N THE PAST, I have written four or five articles about the following phenomenon: “When one’s brain notices an unfamiliar word, you will see it again within 24 hours.” If I feel super ambitious, I will go and get all the links to my past articles. Here [url] is one such article.

A few days ago, a priest wrote me an E-mail that included the words “mutatis mutandis,” which is a phrase I don’t see all that often. I looked at them, made a strong mental note, and moved on. Later that same day I was reading an article in Sacred Music by Dr. Kurt Poterack with the following title: “Mutatis Mutandis.”

A few minutes ago, I was reading to my little daughter to put her to sleep. In the “Bunny Story,” the word “crocus” was mentioned. I am not very familiar with the word “crocus.” I thought to myself, “I remember about a year ago when I read this part, and soon after I saw 'crocus’ in a completely different context.” Less than twenty minutes later I read the following in a Sherlock Holmes adventure:

“Which of you is Holmes?” asked this apparition.

“My name, sir; but you have the advantage of me,” said my companion quietly.

“I am Dr. Grimesby Roylott, of Stoke Moran.”

“Indeed, Doctor,” said Holmes blandly. “Pray take a seat.”

“I will do nothing of the kind. My stepdaughter has been here.
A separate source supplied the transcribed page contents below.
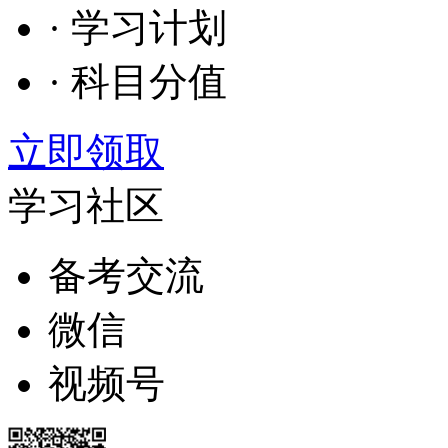
· 学习计划
· 科目分值
立即领取
学习社区
备考交流
微信
视频号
I have traced her. What has she been saying to you?”

“It is a little cold for the time of the year,” said Holmes.

“What has she been saying to you?” screamed the old man furiously.

“But I have heard that the crocuses promise well,” continued my companion imperturbably.
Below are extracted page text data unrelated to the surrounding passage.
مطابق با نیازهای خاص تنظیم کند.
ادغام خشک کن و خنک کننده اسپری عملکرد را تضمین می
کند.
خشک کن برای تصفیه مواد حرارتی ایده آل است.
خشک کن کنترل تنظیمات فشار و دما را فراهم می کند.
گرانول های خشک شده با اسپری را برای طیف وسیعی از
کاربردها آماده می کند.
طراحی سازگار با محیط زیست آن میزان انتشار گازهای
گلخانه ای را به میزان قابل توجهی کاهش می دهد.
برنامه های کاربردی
“Ha! You put me off, do you?” said our new visitor, taking a step forward and shaking his hunting-crop. “I know you, you scoundrel! I have heard of you before. You are Holmes, the meddler.”

Am I the only one who thinks this phenomenon is amazing? It happens so often . . .

Just the other day I named four (4) hard drives “Saffron 01,” “Saffron 02,” “Saffron 03,” and “Saffron 04.” A few hours later, I am researching a tune name and it turns out to be . . . “Saffron Walden” !


The picture you see is our daughter, Carmen. She taught herself to “smile for the camera” to the utter amazement of her parents.